→ Task description:
Return, from the material below, each line in which the word "puedes" is present.

→ Material to process:

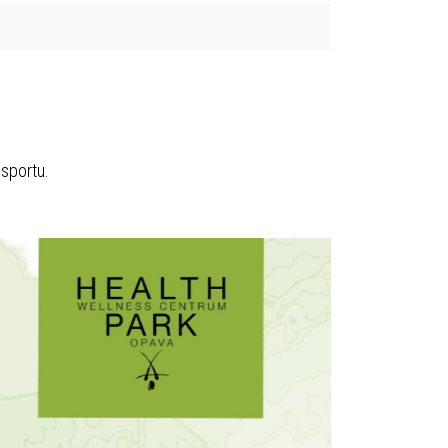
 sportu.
--
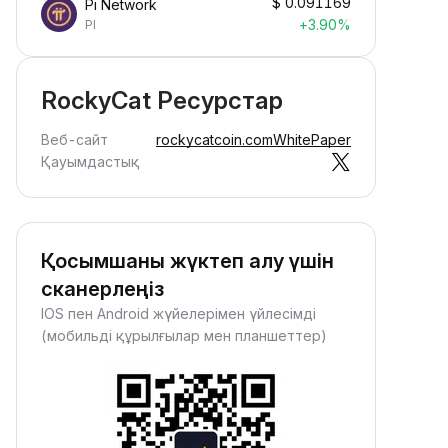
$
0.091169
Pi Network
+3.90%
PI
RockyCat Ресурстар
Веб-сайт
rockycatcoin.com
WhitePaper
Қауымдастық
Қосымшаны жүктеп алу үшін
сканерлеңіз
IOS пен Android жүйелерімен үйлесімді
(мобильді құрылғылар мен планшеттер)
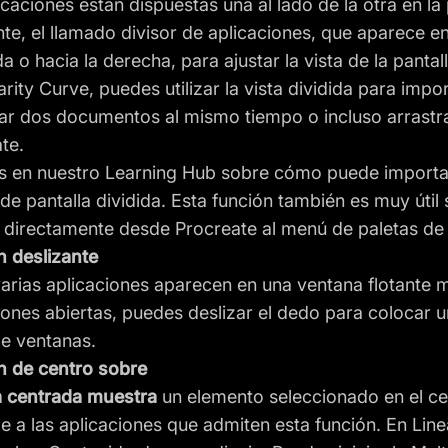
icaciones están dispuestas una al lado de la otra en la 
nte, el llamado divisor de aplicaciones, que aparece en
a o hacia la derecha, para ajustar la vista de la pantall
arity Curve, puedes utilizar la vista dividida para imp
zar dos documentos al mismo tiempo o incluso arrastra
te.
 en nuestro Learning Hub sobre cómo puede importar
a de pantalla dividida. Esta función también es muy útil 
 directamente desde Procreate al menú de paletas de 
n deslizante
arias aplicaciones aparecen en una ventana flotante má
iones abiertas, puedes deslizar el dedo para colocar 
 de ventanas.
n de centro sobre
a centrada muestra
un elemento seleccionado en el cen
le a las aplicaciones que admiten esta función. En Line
==
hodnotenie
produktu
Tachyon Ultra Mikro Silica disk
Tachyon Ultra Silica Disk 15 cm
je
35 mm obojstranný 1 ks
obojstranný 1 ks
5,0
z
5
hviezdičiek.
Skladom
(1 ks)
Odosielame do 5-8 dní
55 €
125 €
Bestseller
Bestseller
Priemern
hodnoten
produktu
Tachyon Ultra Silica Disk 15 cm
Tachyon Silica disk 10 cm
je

→ Your solution:
arity Curve, puedes utilizar la vista dividida para imp
iones abiertas, puedes deslizar el dedo para colocar 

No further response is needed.